Task brief: Which lines of the data contain the string "status"? Copy every one of them.

[Stored records]
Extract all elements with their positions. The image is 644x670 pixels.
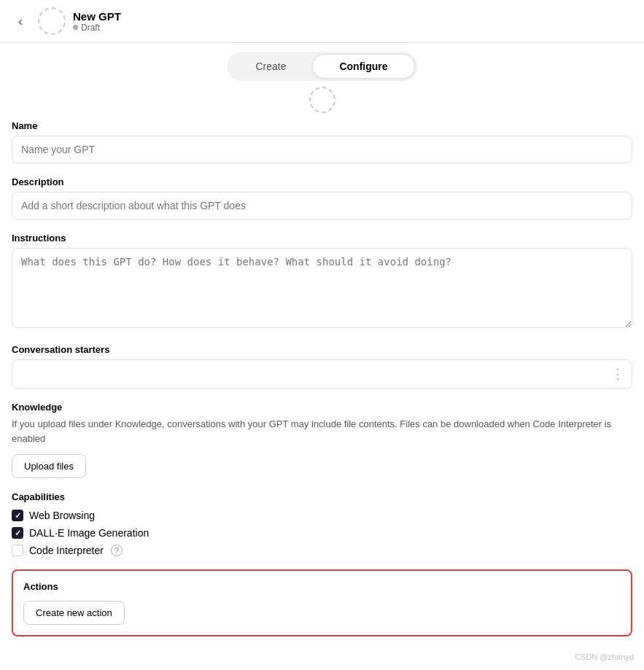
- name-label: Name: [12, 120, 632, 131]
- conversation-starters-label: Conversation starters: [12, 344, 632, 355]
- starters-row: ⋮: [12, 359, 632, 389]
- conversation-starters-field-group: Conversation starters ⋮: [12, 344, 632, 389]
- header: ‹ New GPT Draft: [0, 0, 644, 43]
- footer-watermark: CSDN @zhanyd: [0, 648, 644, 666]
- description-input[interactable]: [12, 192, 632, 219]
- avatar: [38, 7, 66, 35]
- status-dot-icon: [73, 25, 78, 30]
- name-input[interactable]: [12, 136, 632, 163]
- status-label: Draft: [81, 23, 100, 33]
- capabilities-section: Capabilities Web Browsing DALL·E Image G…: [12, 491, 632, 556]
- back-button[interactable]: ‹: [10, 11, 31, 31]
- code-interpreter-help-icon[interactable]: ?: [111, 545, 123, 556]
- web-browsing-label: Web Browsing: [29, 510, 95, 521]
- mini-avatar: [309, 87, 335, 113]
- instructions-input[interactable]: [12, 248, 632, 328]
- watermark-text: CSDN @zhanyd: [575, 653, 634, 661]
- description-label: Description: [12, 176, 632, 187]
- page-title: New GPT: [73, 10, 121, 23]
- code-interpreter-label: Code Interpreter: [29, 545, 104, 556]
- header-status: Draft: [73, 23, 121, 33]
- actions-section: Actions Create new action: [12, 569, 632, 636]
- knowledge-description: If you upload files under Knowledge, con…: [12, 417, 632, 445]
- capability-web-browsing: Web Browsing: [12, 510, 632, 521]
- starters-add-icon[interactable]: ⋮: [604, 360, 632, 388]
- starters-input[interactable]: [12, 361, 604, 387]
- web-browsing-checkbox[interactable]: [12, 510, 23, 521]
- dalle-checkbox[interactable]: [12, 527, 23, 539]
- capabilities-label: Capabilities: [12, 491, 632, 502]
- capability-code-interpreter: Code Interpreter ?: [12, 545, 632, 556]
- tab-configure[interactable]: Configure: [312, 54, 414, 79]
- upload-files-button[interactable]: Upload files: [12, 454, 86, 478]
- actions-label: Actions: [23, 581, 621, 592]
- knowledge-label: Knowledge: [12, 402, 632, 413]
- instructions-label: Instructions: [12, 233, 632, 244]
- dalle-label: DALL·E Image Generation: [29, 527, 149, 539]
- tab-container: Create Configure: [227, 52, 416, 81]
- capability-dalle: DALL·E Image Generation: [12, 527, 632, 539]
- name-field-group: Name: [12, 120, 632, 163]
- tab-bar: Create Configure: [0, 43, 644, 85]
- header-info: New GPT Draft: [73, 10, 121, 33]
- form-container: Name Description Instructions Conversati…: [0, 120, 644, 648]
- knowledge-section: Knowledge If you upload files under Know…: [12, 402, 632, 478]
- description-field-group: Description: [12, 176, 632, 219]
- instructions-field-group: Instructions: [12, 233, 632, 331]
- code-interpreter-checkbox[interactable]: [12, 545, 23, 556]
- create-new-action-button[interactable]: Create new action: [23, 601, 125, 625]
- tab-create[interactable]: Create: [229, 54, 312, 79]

...

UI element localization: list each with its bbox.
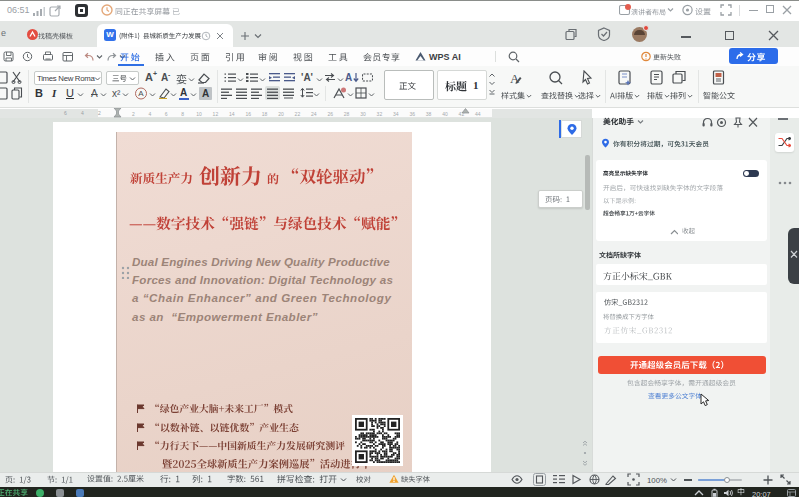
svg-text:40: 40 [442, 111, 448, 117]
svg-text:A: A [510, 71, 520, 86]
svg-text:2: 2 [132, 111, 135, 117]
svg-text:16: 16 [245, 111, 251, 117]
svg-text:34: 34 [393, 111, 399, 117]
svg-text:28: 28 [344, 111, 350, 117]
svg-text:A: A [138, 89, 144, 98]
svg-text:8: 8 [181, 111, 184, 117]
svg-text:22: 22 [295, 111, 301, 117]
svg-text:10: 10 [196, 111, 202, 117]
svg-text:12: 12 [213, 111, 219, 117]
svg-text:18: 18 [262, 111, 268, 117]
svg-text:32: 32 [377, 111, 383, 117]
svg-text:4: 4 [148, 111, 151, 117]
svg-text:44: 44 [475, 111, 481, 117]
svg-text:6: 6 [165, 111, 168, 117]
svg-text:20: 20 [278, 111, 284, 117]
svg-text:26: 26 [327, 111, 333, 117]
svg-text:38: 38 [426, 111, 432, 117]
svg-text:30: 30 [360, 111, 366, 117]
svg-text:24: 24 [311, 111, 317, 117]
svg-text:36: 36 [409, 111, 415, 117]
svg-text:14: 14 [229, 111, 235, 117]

---

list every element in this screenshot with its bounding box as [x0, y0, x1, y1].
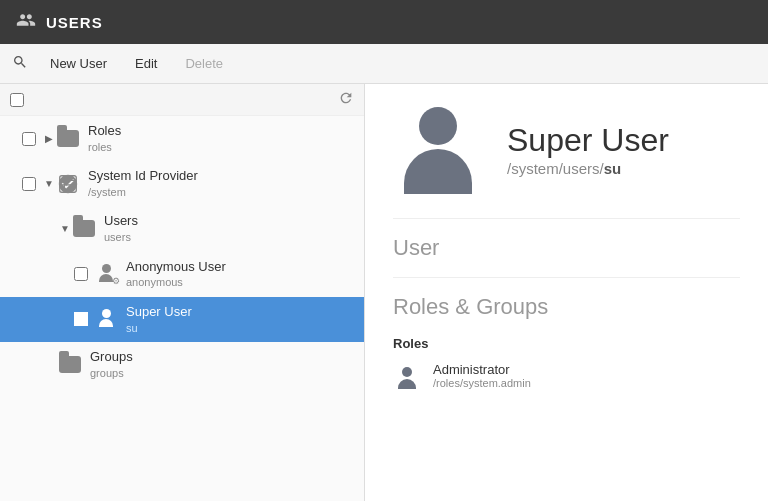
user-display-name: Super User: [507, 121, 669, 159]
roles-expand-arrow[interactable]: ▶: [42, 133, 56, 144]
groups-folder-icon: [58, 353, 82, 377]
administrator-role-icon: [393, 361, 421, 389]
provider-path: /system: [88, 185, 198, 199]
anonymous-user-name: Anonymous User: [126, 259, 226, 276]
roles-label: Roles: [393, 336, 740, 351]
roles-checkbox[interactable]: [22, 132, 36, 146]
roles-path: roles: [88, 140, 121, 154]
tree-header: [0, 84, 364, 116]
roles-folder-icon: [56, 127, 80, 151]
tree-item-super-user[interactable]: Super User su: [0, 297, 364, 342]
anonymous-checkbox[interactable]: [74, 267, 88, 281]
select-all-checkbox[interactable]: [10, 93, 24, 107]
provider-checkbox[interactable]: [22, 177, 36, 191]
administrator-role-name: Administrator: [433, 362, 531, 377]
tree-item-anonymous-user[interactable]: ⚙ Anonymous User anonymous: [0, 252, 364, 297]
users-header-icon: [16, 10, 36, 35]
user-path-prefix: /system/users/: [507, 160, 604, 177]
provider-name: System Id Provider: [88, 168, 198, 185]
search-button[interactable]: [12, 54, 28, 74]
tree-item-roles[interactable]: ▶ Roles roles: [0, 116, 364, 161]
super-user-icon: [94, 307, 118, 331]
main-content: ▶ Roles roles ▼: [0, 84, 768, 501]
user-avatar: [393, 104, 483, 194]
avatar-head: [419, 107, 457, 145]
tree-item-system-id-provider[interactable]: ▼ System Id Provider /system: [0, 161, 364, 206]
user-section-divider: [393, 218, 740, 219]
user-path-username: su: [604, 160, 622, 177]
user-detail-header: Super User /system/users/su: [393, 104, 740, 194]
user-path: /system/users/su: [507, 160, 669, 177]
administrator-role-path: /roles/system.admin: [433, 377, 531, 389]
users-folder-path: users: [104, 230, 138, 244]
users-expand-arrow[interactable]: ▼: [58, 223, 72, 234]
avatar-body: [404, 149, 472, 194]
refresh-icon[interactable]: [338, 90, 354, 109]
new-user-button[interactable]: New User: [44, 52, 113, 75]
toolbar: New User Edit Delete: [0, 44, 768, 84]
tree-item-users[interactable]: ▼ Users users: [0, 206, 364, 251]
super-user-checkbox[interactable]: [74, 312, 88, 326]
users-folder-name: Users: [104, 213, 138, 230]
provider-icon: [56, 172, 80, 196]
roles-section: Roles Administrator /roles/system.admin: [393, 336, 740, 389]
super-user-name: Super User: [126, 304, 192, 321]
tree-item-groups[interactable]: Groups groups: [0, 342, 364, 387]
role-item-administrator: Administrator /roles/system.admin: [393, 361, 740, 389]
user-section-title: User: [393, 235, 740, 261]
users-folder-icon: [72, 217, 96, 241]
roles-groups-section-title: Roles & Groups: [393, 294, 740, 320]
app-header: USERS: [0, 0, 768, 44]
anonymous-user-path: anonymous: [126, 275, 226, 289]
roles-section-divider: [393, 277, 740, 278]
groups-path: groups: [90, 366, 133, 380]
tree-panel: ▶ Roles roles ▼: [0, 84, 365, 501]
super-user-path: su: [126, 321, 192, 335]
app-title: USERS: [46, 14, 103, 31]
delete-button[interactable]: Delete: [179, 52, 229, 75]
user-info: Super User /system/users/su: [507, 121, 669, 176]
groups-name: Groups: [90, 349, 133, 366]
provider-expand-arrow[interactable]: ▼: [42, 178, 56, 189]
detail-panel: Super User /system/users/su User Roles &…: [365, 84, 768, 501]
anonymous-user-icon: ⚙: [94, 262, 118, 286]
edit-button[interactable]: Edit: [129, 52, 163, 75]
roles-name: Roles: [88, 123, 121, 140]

Output of the exercise:
- status-dot-icon: [73, 25, 78, 30]
- status-label: Draft: [81, 23, 100, 33]
- header-status: Draft: [73, 23, 121, 33]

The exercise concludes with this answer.